John Wooden once told me, straight to my face, that Stockton was his favorite NBA player to watch, the reason being the guard’s sound grounding in the fundamentals of basketball, his adherence to the fundamentals that a basketball mind like Wooden’s could and did appreciate and respect.
But Stockton’s stances now run directly opposed to medicine’s fundamentals. Agreed, these researchers and epidemiologists don’t know everything. With a pandemic that blindsided the entire planet, they have shot and missed on a couple of occasions.
Here’s the thing, though: They know a whole helluva lot more than John does, than the man who says that over 100 professional athletes have died from the vaccine. That claim would be hilarious if it weren’t so pathetic, and darn near everyone but Stockton knows this.
Stockton said he’s given this matter much thought.
And that’s even more frightening.
If he ruminates over it any more, who knows what other preposterous notions he might bump and skid into? What other widely-held scientific research and study will he try to debunk?
He’s said his distrust of modern medicine stemmed initially from the successful work a chiropractor did for him back when he was playing with the Jazz, when doctors suggested other treatments.
You have to wonder what that chiropractor would say about the spread and treatment of COVID. Would he lay everyone down on a table and start popping and cracking?
I don’t believe Stockton is a man without compassion. When Sloan was diagnosed with Parkinson’s disease and Lewy body dementia, the guard went searching for a cure for his coach, even convincing him to seek nontraditional treatment in the form of injections into his head.
There is, however, a distinction between that research and the so-called research Stockton is doing now. It makes sense to me that Stockton, watching an incurable disease kill a man he loved and respected, would look tirelessly for a cure. But two years into this pandemic, with more than 5 million lives lost, we know the best ways to save the ones we love.
We get it. Stockton isn’t the only one who feels the way he does, or at least who shows some shades of the way he feels. Apparently, there are a whole lot of Stockton disciples in the Utah Legislature and playing quarterback for the Green Bay Packers.

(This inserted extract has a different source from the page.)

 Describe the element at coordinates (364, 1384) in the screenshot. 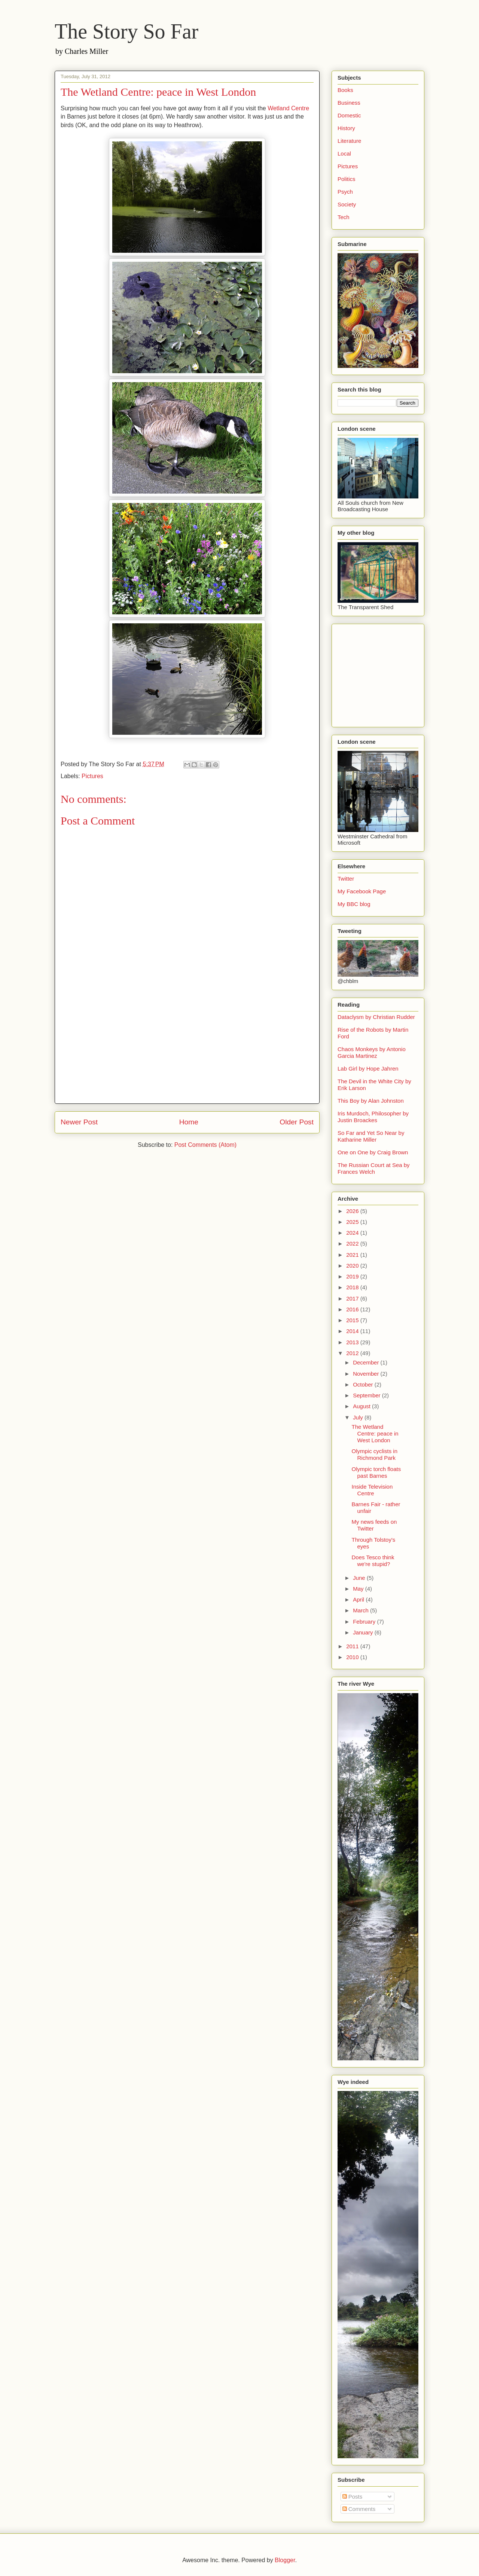 I see `October` at that location.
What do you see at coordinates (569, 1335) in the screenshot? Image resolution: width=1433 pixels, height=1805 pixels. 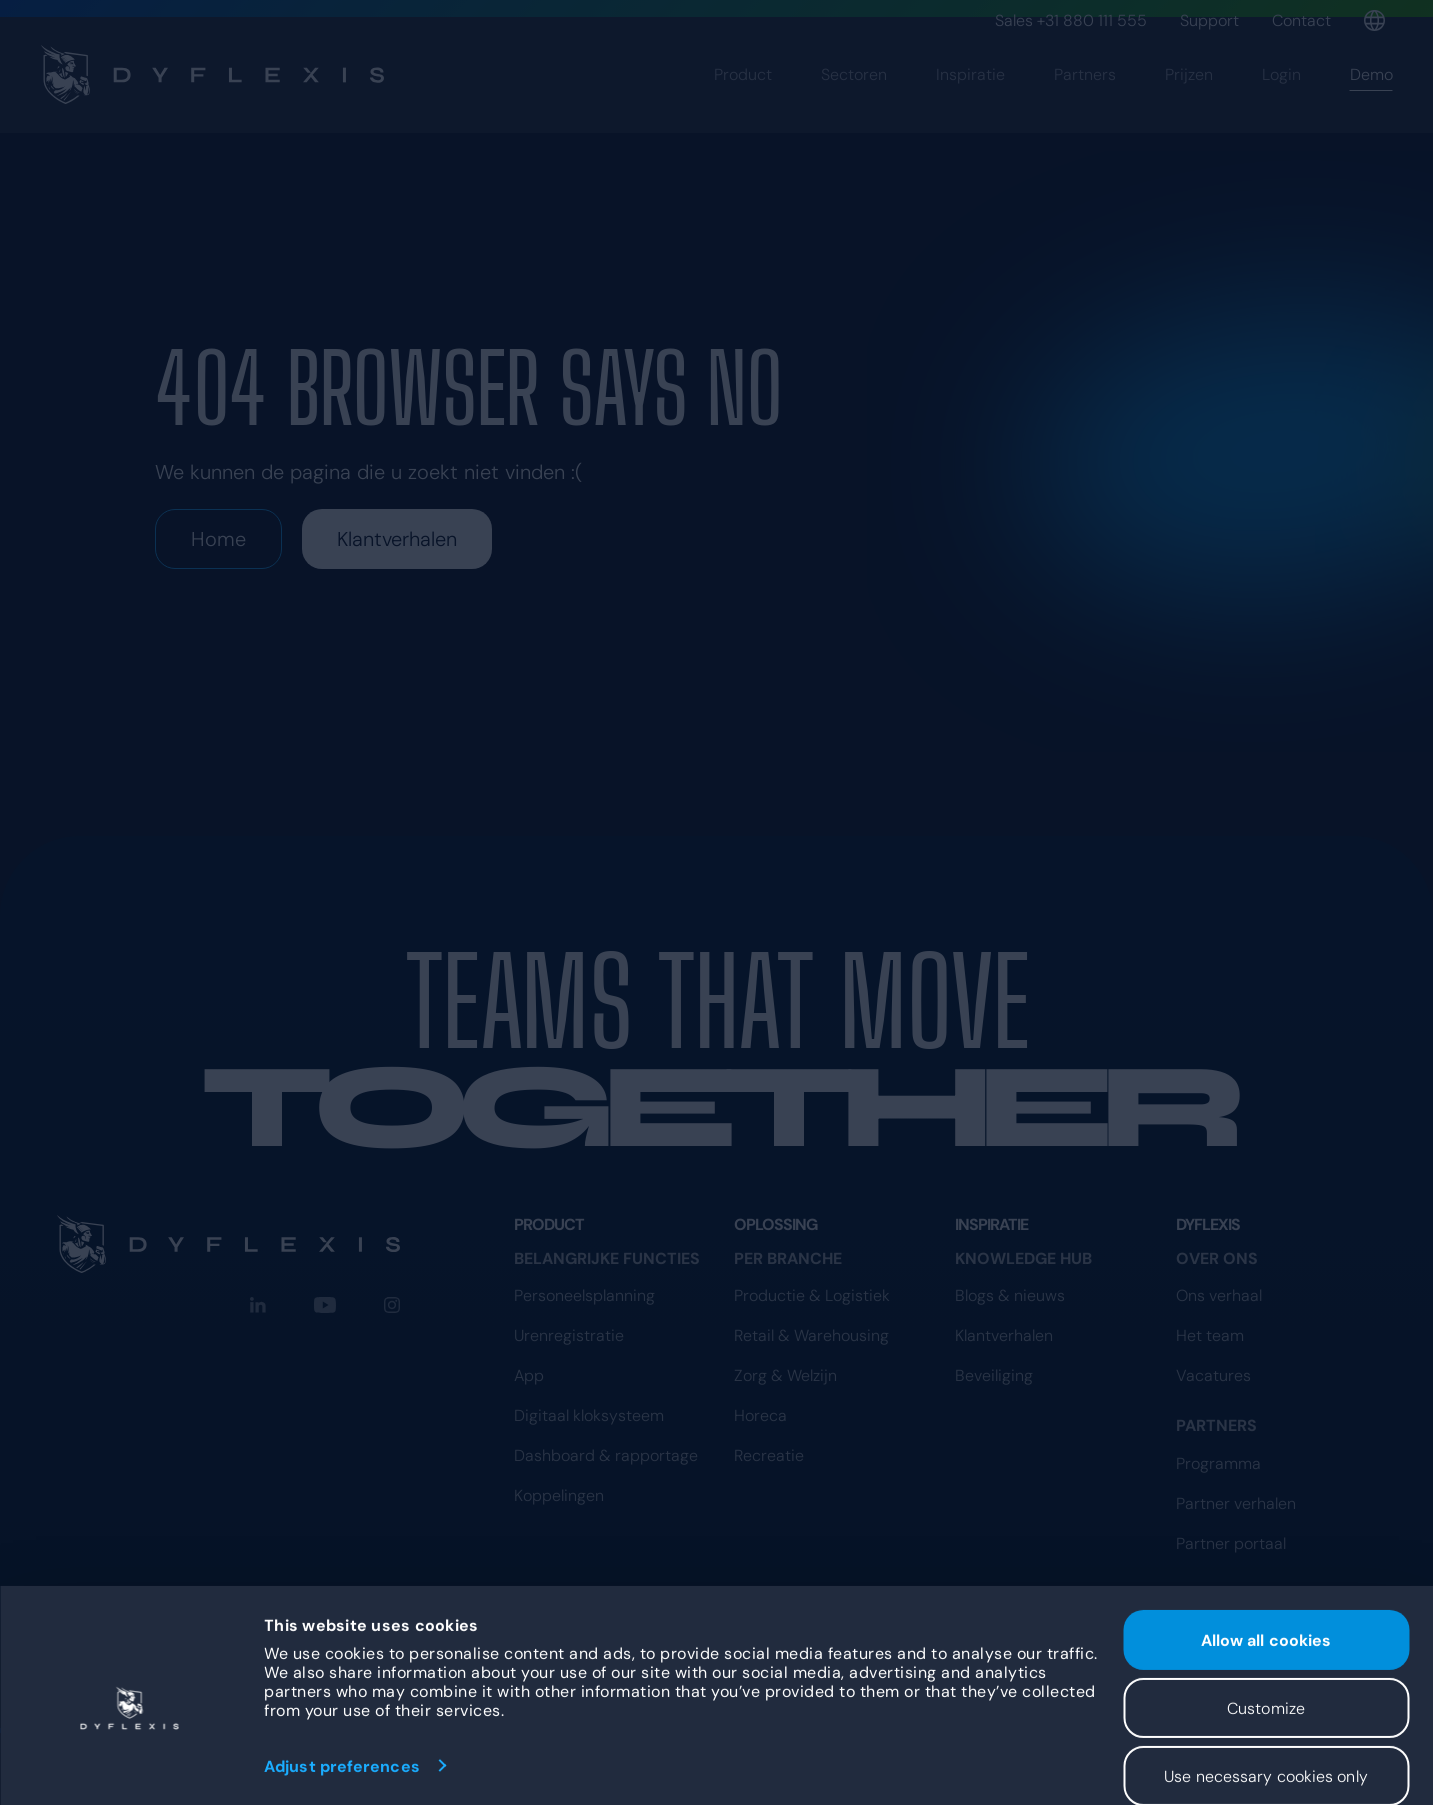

But why should anyone listen to him or them rather than the most accomplished physicians and researchers in the land? That would be like a player listening to the defiant loudmouth sitting and yelling in the upper deck at a Jazz game, the one with a bag of popcorn in one hand and a tall, cold beverage in the other, and doing what he’s instructing rather than what Quin Snyder says.
Best advice for all that hear John Stockton’s voice on this topic is to handle it the way you treat the screaming fan at the game: Ignore what he says. He bought the ticket, he can say what he wants based on the fact that he once coached his 10-year-old son’s Junior Jazz team and because he’s a conspiracy theorist who believes Snyder and his assistants have a yet-unrevealed motive for the ruination of their team, and that if they do ruin it, they’ll get some sort of cockamamie financial reward for doing so.
Stockton, as mentioned, has every right to do his thing, to spout his opinions about his thorough research.
But nobody has to listen and everybody can throw his ideas out of their minds, the way Sloan would have thrown Stockton out of the gym had he gone rogue on the coach’s well-founded basketball designs.